(Green Bay, WI) Supply chain shortages are having profound impacts on nearly all sectors of the U.S. economy and are directly impacting the mergers and acquisitions (M&A) world as a result. That’s according to M&A expert Scott Bushkie, President of Cornerstone Business Services, and author of the book: “Finish Strong: Sell Your Business On Your Terms.”
“There’s a significant imbalance in supply and demand and the disparity is threatening M&A deals that, in a ‘traditional’ economy, were sure to close,” said Bushkie. Today’s reality is that when a buyer looks to acquire a company, supplier due diligence is one of its top priorities. Companies are looking for businesses that have a strong and diversified supply chain. “That wasn’t the case just a year or two ago and it’s having a major impact on the M&A industry,” Bushkie explained. “Potential deals are being pulled off the table as a result of supply chain issues.”

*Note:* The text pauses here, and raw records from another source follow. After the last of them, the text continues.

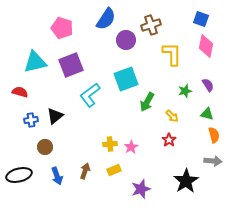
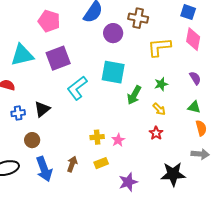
brown cross: (151, 25) -> (138, 18), turned 30
yellow L-shape: (172, 54) -> (159, 47), turned -95
cyan square: (126, 79) -> (113, 72), turned 30
green star: (185, 91) -> (161, 84), moved
blue arrow: (57, 176) -> (44, 169), size x1.4
black star: (186, 181) -> (173, 174), turned 30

In the past, buyers were relatively relaxed about possible supply challenges. Today, buyers are laser focused on supply chain due diligence. This includes determining if the business they are interested in has multiple suppliers, the length of their supplier relationships, strength of supplier operations and more. If the buyer isn’t satisfied, they simply walk away.
“It’s happening more and more often,” said Bushkie. “In fact, my firm brought a business to market this year that had backups and prototypes for nearly every single component they used in their production process. And yet, they had one essential circuit board without an alternate supplier. That circuit board was an issue every potential buyer honed in on.”
The end result was the business was taken off the market while the company identifies a reliable secondary supplier.
To combat this trend, many companies are purchasing larger quantities of inventory, at higher-than-normal costs and storing it until needed. “It’s gone from ‘just-in-time’ to ‘just-in-case’ supply needs,” Bushkie said. “It’s a great solution if you’re not selling your business but this approach can have serious impacts on the working capital that a potential buyer is anticipating with the purchase.”
Working capital is the money a business has to meet its short-term obligations. It’s like gas in a car; you can’t sell a car without gas. Without sufficient working capital, most buyers will walk away or ask for the seller to reduce the sale price to compensate for the shortage. That doesn’t typically go over well with the seller as they look at overstocking as a onetime occurrence whereas the buyer sees this as something that may occur for the foreseeable future, impacting profitability.
Bushkie says a solution is for sellers to bring working capital to the front end of the negotiation process instead of it taking place after initial discussions occur. “We recommend and encourage sellers and their advisors to stipulate exactly how working capital will be calculated before accepting offers,” Bushkie explained. “This streamlines the process by establishing expectations upfront.”
It’s a solution all sellers will need to consider as supply chain concerns are anticipated to continue well into next year.